We think it is the same with podcasts. How can anyone expect listeners to enjoy a three-hour episode about history, for example? Of course, there are people who like history podcasts, but we highly doubt that they will consistently listen to a podcast episode lasting for three hours, let alone download such an episode.

We also think that when you edit a podcast episode, you should imagine that the listener has a very short attention span. If you are able to create an episode, which is five minutes, but the episode is captivating, alluring, and it keeps the listener hooked and anticipating the next episode, is that really bad? We think that it is better for a listener to want more content, than to get bored and therefore not listen anymore, or even worse, refuse to download the episode. Also bear in mind, the most popular podcasts have the most downloads, and of course, it is easier to download shorter episodes than longer ones, therefore if your podcast episodes are easy to download, you have a better chance of success with your podcast.

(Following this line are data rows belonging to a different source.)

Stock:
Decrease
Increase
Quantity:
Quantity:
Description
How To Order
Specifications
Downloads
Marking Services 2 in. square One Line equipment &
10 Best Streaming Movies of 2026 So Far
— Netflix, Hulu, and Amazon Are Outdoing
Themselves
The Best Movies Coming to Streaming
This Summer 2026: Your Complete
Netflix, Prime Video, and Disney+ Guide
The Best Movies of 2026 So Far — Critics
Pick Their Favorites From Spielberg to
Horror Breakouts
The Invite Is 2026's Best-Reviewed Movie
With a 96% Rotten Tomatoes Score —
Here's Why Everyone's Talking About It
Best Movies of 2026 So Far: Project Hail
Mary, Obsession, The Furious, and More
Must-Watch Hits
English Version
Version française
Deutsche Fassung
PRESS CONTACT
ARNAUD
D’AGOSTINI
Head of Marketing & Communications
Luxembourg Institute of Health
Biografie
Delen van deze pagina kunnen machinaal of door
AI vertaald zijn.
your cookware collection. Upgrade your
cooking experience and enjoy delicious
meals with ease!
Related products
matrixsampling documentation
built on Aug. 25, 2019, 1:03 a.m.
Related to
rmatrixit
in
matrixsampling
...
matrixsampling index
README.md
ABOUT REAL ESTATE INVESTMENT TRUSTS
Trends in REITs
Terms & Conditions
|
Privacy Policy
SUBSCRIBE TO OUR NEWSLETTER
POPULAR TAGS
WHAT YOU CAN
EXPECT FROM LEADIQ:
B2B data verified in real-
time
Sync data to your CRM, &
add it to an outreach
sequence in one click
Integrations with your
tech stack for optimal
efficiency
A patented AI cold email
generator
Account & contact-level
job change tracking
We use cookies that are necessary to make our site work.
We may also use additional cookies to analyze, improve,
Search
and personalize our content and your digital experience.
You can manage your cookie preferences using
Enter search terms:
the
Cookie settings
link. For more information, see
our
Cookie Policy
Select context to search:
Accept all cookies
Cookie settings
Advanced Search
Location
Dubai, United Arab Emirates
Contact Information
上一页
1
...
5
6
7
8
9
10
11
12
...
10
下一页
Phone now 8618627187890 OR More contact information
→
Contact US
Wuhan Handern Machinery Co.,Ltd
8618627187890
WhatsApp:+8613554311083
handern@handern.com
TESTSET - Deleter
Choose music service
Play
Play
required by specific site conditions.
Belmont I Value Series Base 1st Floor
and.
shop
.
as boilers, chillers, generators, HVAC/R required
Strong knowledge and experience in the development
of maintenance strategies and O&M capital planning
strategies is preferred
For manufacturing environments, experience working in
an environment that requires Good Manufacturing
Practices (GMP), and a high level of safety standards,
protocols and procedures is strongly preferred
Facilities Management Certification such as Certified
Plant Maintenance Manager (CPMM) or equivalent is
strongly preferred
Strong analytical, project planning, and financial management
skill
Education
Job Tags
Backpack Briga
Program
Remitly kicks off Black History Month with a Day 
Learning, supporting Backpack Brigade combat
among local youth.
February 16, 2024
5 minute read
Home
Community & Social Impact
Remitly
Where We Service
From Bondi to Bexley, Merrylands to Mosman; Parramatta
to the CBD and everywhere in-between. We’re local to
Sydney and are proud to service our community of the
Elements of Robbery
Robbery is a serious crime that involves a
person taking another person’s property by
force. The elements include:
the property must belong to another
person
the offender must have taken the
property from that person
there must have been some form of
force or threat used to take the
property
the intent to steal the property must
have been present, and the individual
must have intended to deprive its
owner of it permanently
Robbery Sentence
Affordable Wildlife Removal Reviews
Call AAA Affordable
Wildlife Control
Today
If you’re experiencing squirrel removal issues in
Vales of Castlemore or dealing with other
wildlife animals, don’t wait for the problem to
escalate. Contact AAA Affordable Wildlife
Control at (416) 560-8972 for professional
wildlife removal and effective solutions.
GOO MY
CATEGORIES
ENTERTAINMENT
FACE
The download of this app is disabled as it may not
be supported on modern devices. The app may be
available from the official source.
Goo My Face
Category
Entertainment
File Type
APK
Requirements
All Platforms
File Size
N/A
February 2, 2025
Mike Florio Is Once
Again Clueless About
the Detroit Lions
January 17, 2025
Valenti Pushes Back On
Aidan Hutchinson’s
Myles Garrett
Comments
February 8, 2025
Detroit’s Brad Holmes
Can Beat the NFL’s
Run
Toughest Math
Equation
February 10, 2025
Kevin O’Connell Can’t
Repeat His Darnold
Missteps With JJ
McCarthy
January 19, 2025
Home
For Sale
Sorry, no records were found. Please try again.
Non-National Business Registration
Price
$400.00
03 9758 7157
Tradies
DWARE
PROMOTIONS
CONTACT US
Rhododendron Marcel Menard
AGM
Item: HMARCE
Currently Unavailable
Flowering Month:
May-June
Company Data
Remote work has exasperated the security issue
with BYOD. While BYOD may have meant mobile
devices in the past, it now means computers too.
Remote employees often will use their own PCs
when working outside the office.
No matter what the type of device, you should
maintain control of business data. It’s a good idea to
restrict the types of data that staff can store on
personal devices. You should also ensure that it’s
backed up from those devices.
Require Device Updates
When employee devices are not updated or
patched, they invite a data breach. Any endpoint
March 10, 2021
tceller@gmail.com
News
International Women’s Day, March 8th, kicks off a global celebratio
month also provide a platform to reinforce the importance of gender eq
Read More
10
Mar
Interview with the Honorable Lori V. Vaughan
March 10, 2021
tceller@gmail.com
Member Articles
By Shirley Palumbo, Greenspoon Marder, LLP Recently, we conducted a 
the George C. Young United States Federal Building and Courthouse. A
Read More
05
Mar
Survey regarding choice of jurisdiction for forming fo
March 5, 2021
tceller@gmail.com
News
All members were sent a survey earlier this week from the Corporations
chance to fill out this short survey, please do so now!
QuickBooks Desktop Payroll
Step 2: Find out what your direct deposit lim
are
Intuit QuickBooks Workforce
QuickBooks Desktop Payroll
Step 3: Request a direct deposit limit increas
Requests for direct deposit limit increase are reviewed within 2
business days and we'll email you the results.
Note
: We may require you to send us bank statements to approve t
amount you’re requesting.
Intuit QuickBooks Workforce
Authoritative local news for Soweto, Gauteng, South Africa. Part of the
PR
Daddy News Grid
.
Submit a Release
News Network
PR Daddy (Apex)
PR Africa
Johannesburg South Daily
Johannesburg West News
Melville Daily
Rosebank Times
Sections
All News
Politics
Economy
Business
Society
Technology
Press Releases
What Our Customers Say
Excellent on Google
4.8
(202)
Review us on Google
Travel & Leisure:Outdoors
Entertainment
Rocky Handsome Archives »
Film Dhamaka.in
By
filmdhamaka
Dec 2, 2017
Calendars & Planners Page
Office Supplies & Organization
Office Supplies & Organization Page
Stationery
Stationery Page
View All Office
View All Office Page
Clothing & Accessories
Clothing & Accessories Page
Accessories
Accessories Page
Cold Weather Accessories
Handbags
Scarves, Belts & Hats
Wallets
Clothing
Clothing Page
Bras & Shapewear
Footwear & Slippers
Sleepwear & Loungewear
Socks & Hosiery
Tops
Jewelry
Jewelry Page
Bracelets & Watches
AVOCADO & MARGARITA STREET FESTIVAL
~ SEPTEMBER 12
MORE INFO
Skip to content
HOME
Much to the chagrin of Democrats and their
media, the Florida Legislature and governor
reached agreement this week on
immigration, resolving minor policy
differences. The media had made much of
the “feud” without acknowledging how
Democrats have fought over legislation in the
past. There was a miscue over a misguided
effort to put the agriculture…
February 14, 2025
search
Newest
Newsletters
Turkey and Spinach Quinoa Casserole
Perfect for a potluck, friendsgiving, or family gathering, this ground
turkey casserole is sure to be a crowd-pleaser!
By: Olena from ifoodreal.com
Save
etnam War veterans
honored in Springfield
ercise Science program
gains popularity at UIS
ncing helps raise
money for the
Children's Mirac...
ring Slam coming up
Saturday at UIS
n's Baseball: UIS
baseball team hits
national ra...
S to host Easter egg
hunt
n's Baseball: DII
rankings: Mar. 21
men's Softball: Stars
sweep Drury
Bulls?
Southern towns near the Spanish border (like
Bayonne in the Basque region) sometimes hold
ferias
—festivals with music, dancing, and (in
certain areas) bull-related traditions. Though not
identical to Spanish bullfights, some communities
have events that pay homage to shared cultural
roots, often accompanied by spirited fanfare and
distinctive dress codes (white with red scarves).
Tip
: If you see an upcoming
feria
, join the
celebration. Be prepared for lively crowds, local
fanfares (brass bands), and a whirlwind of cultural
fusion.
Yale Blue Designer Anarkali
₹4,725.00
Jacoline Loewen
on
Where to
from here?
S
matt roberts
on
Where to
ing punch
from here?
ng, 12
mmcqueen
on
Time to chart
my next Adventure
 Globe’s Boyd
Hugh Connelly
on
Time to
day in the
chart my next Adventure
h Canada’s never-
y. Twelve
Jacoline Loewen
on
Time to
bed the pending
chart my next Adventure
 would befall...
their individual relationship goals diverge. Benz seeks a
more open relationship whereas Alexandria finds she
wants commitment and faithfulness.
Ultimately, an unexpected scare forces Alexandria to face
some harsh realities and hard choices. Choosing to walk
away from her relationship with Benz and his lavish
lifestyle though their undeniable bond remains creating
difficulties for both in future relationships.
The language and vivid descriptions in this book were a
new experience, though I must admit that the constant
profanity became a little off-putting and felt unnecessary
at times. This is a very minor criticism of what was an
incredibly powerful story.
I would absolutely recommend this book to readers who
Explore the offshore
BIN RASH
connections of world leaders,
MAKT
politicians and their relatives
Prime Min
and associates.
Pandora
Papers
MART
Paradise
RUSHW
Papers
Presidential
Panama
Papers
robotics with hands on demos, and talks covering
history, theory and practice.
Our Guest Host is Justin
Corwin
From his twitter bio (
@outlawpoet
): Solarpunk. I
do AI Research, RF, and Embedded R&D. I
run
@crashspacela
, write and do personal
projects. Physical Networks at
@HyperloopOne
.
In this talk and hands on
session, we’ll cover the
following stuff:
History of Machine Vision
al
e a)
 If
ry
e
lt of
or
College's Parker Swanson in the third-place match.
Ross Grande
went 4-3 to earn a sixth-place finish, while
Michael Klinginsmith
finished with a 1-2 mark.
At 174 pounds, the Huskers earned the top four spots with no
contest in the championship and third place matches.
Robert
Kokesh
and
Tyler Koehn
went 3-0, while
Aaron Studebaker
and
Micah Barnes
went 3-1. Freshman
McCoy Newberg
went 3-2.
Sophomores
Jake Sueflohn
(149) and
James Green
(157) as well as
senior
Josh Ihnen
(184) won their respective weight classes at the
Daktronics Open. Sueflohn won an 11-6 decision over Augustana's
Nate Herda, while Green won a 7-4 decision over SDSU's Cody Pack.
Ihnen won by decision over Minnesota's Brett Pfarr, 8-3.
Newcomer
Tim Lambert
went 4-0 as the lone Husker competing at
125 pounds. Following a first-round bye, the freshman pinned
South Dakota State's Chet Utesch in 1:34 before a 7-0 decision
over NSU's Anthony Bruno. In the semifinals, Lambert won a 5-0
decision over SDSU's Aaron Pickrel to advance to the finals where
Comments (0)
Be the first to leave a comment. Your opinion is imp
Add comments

Let's look at The Eric Andre Show, for example. The show involves Eric Andre pulling pranks on naive celebrities and the public, as well as him being silly in and around the set. The episodes are no more than fifteen minutes and even better, on YouTube, the clips tend to only be two minutes long. This is clever editing, because the producers know that an hour-long programme, for example, would not work for the show, because it stops being funny if the episodes are too long because the jokes are likely to become repetitive and boring. No one wants to see someone goofing around and pulling pranks for an hour, even worse three! It will become boring, predictable, and annoying.

In conclusion, unless you are Joe Rogan or Beyonce, chances are that you will not be able to pull off a podcast, which contains episodes which last for more than one hour.  If you, however, take the time to edit content into smaller episodes, you are likely to have a successful podcast. Why? If you have a good amount of content, which you segment into smaller episodes, you can upload this content on a regular, consistent basis, and because the episodes are shorter, it will be easier for the listener to digest. Also, there is less pressure, to create more and more content, for continuity's sake.  Also, if you know each episode is edited to the highest standard, then you have the makings of a successful podcast.